Whatever a court decides, the mere threat of a lawsuit can deter environmental groups from criticising resource companies, said lawyer Gage, who often has to warn community groups seeking advice that they risk being sued for their campaigns, even when they sound quite reasonable. In many cases, they decide not to go ahead with those campaigns, he added.
Opponents of lawsuits like these call them SLAPPs, which stands for “Strategic Litigation Against Public Participation”. And Ontario, home of Canada’s largest corporations, has seen a surge in them over the past decade, according to the Canadian Environmental Law Association.
The Ontario government appointed an Anti-SLAPP Advisory Panel of legal experts in May 2010. “SLAPPs can intimidate opponents, deplete their resources, reduce their ability to participate in public affairs, and deter others from participating in discussions on matters of public interest,” they concluded. The panel recommended that the government pass a law to make it quicker and easier for public interest defendants to have these cases thrown out by the courts.
Other jurisdictions around the word have passed anti-SLAPP laws over the past several years. For example, Australia passed its Defamation Act in 2005, which removed the rights of most corporations to sue for defamation. The Canadian province of Quebec passed anti-SLAPP legislation in 2009. And now Britain - widely considered one of the best jurisdictions in which to sue for defamation - appears set to do the same as its Defamation Bill nears the end of its progress through the House of Lords.
But Ontario has not yet acted on the panel’s recommendations. One member of the Ontario Legislature introduced a bill to do so, but it died when the legislature’s last session ended in October. It will probably be tabled again when the legislature reconvenes.

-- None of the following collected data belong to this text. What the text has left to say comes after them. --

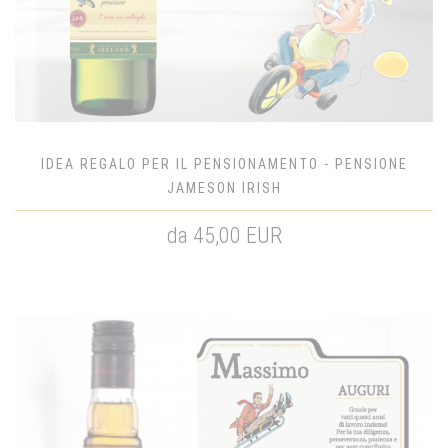
IDEA REGALO PER IL PENSIONAMENTO - PENSIONE
JAMESON IRISH
da 45,00 EUR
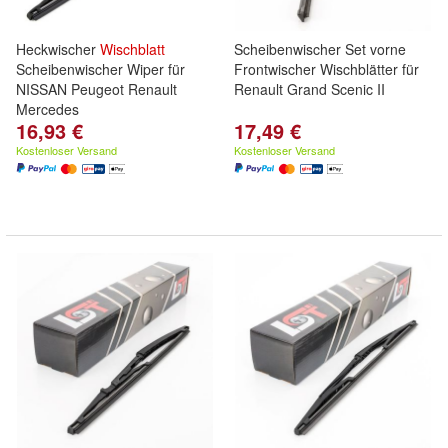
Heckwischer
Wischblatt
Scheibenwischer Set vorne
Scheibenwischer Wiper für
Frontwischer Wischblätter für
NISSAN Peugeot Renault
Renault Grand Scenic II
Mercedes
16,93 €
17,49 €
Kostenloser Versand
Kostenloser Versand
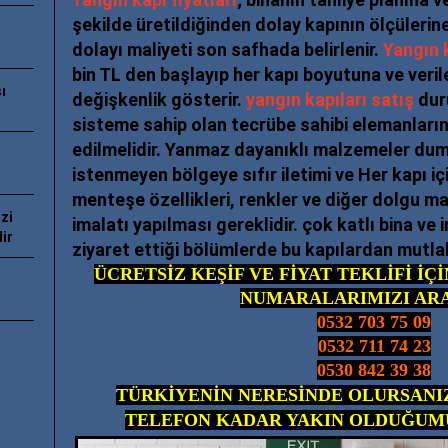
şekilde üretildiğinden dolay kapının ölçülerin
dolayı maliyeti son safhada belirlenir.
Yangın k
bin TL den başlayıp her kapı boyutuna ve veril
ı
değişkenlik gösterir.
yangın kapıları satış
dur
sisteme sahip olan tecrübe sahibi elemanlarını
edilmelidir. Yanmaz dayanıklı malzemeler dum
istenmeyen bölgeye sıfır iletimi ve Her kapı iç
menteşe özellikleri, renkler ve diğer dolgu m
zi
imalatı yapılması gereklidir. çok katlı bina ve 
ir
ziyaret ettiği bölümlerde bu kapılardan mutlak
ÜCRETSİZ KEŞİF VE FİYAT TEKLİFİ İÇ
NUMARALARIMIZI ARA
0532 703 75 09
0532 711 74 23
0530 842 39 38
TÜRKİYENİN NERESİNDE OLURSANIZ
TELEFON KADAR YAKIN OLDUĞUM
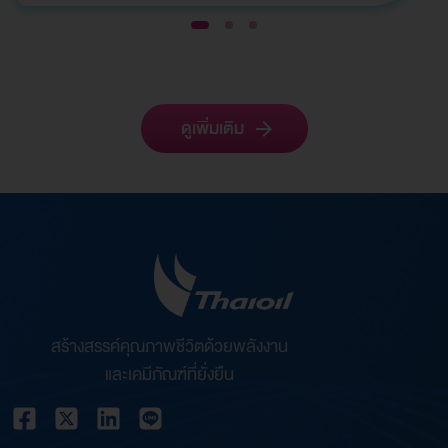
1
2
3
ดูเพิ่มเติม
สร้างสรรค์คุณภาพชีวิตด้วยพลังงาน
และเคมีภัณฑ์ที่ยั่งยืน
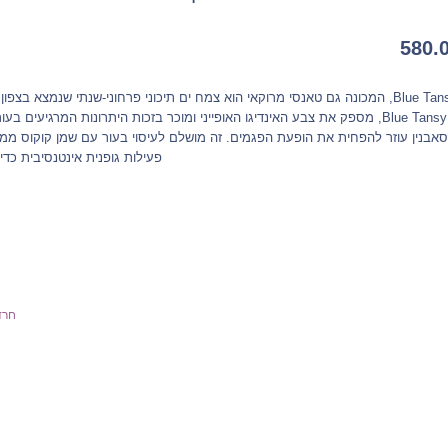
580.
Blue Tansy, מספק את צבע האינדיגו האופייני ומוכר בזכות היתרונות המרגיעים 
אבנין עוזר להפחית את הופעת הפגמים. זה מושלם לעיסוי בעור עם שמן קוקוס ממו
פעילות גופנית אינטנסיבית כד
חרד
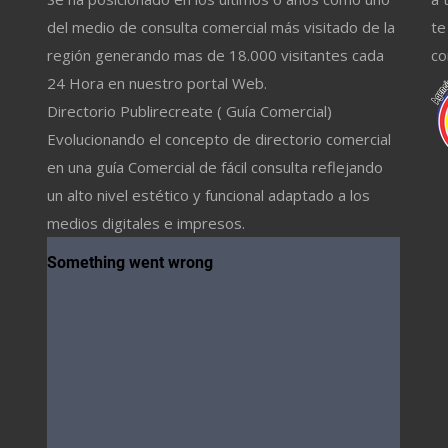
del medio de consulta comercial más visitado de la
te
región generando mas de 18.000 visitantes cada
co
24 Hora en nuestro portal Web.
Directorio Publirecreate ( Guía Comercial)
Evolucionando el concepto de directorio comercial
en una guía Comercial de fácil consulta reflejando
un alto nivel estético y funcional adaptado a los
medios digitales e impresos.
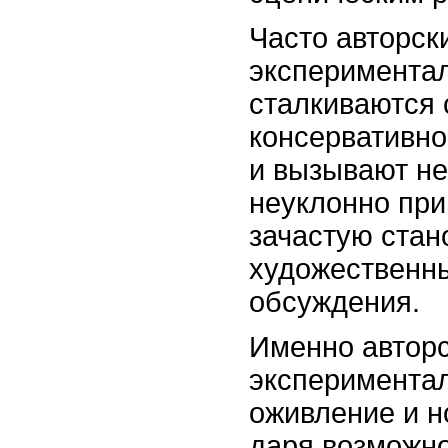
Часто авторск
экспериментал
сталкиваются 
консервативно
и вызывают не
неуклонно при
зачастую стан
художественн
обсуждения.
Именно авторс
экспериментал
оживление и н
даря возможно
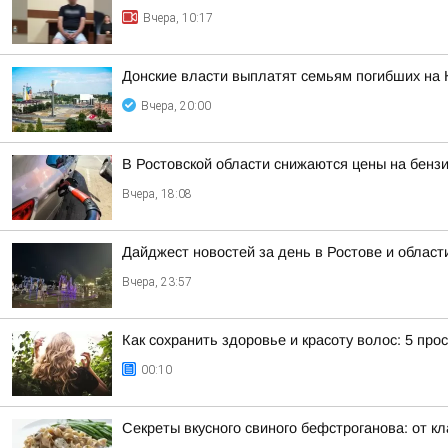
Вчера, 10:17
Донские власти выплатят семьям погибших на 
Вчера, 20:00
В Ростовской области снижаются цены на бенз
Вчера, 18:08
Дайджест новостей за день в Ростове и област
Вчера, 23:57
Как сохранить здоровье и красоту волос: 5 про
00:10
Секреты вкусного свиного бефстроганова: от кл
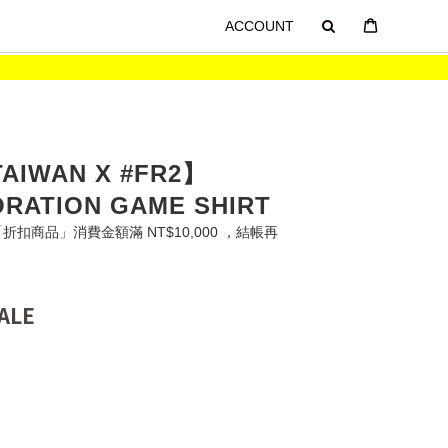
ACCOUNT
TAIWAN X #FR2】
RATION GAME SHIRT
扣商品」消費金額滿 NT$10,000 ，結帳再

Meanwhile, a new legal front seems to be opening up in the fight between oil and gas companies and groups that oppose the rush to exploit Alberta’s oil sands. It is also one that would not be caught by the kinds of anti-SLAPP laws that have been proposed.
EthicalOil.org asserts in its 65-page fax to the Canada Revenue Agency that the Sierra Club of Canada Foundation may be breaking the law. “When charities do partisan political work, they STOP being charities,” the organisation argues. “They also violate charities law; which prohibits (such) activity.”
John Bennett, executive director of the Sierra Club of Canada, told AlertNet the complaint is based on “a misunderstanding about the operations and structure” of his organisation. He dismissed the complaints as “a campaign to discredit environmental organisations”, and an attempt to make them less effective.
Bennett noted that the Sierra Club of Canada Foundation was audited as recently as January 2011. “I think once the auditors take a look at it, we’ll be completely exonerated… nevertheless, it does distract us from our real work,” he said.
In a recent email to members, Bennett wrote: “A hundred years ago big industry sent thugs to smash printing presses. Today, it’s lawyers, accountants and the petro-pundits - but the effect is the same… it’s psychological warfare really.”
Bennett is concerned that such legal tactics could result in “a cooling of support - both institutional and public - for environmental organisations, and a reaction by environmental organisations to be more moderate to avoid this kind of scrutiny and attack”.
“I think it’s a very scary time,” he said.
Kristen E. Courtney is an environmental and natural resources lawyer in Ontario, Canada, and a Fellow in Global Journalism at the Munk School of Global Affairs at the University of Toronto.